Day 62 – 100 Happy Days

It’s been a great weekend. I usually feel awful on Sundays as the upcoming work week lurks merely hours ahead. But this weekend has been different. Honestly I haven’t done much, and I think that’s the key. I used to view the weekdays as an absolute drag, and I’d live it up on the weekends. In a sense, I was living 2 out of 7 days of the week while burning away the other 5 days. My new strategy is to make the weekdays a bit less painful and the weekends not quite as exciting. In spirit of this weird strategy, I’ve done close to nothing this weekend beyond house chores, catching up on emails, and some random writing projects.

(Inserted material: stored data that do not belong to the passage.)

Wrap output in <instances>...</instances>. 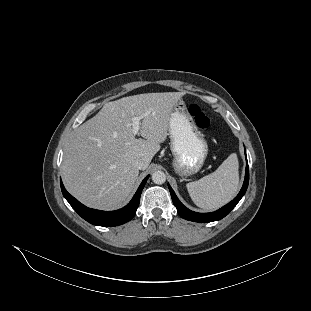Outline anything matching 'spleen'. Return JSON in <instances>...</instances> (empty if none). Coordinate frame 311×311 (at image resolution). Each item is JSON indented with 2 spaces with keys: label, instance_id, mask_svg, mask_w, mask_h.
Returning a JSON list of instances; mask_svg holds the SVG:
<instances>
[{
  "label": "spleen",
  "instance_id": "1",
  "mask_svg": "<svg viewBox=\"0 0 311 311\" xmlns=\"http://www.w3.org/2000/svg\"><path fill=\"white\" fill-rule=\"evenodd\" d=\"M193 202L205 210H216L232 200L239 189V163L230 154L213 173L186 184Z\"/></svg>",
  "mask_w": 311,
  "mask_h": 311
}]
</instances>
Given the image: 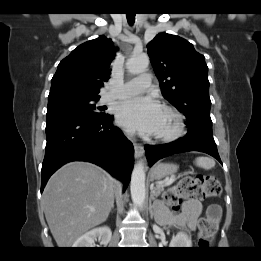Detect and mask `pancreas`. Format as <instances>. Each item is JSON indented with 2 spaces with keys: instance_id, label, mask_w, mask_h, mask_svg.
Segmentation results:
<instances>
[{
  "instance_id": "pancreas-1",
  "label": "pancreas",
  "mask_w": 261,
  "mask_h": 261,
  "mask_svg": "<svg viewBox=\"0 0 261 261\" xmlns=\"http://www.w3.org/2000/svg\"><path fill=\"white\" fill-rule=\"evenodd\" d=\"M163 191H164V186L157 185L154 188V190L152 192V195L155 196V197H158L161 194V192H163Z\"/></svg>"
}]
</instances>
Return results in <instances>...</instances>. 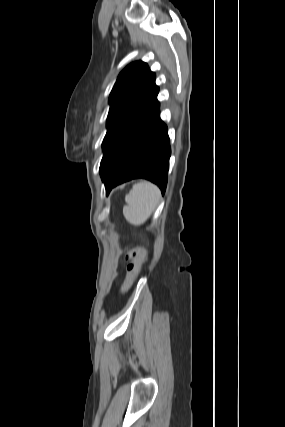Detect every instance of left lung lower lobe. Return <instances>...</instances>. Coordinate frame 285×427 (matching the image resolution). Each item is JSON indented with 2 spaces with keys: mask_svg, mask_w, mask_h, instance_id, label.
I'll list each match as a JSON object with an SVG mask.
<instances>
[{
  "mask_svg": "<svg viewBox=\"0 0 285 427\" xmlns=\"http://www.w3.org/2000/svg\"><path fill=\"white\" fill-rule=\"evenodd\" d=\"M167 127L159 117L157 98L103 156L100 174L106 193L117 184L145 178L165 192L170 157Z\"/></svg>",
  "mask_w": 285,
  "mask_h": 427,
  "instance_id": "1",
  "label": "left lung lower lobe"
}]
</instances>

Doing less on the weekends make these two days feel much longer. The weekends used to disappear in a blink of an eye. In fact, burning away the weekdays and living it up on the weekends makes life disappear in a blink of an eye. I want to slow things down and live in the moment. Today has been just that. This morning I brewed some coffee, walked to the park, practiced my jump shot and left-handed layups, and now I’m sitting in a coffee shop. Cortado sippin, blog writin’, Python codin’. Not the most lit Sunday afternoon one could have, but I’m loving every minute of it.

Day 61 – 100 Happy Days

Summertime in Atlanta is no joke. These days it’s in the upper 90s and humid almost every day. Today was no exception. It is currently 8pm and I am yet to leave my apartment just to avoid dealing with this awful heat. Confining myself to 500 square feet for the past 26 hours sounds depressing, but it’s been strangely enjoyable and relaxing. I caught up on the little random tasks that clutter my life. Taking out the trash, cleaning the kitchen, folding laundry, dusting surfaces, going through emails, and even planning out some future travels. I know it isn’t good to obsess about these endless little tasks, but sometimes it feels good to get them out of the way – well, perhaps just for a few days until it all starts again. Maybe I’m getting old, but the idea of staying in often sounds more appealing than going out. All with balance though, surely I’ll go out somewhere tomorrow.

Day 60 – 100 Happy Days

It’s tough to find happiness in weeks like this. Such devastating news all around the world and even here at home now. We need more empathy, more caring, more accepting. I’m thankful for all the folks out there who care about me. The ones who say happy birthday, Eid Mubarak, congratulations. Even a simple hey, what’s up, hello. With such darkness around us lately, these people make me happy and hopeful.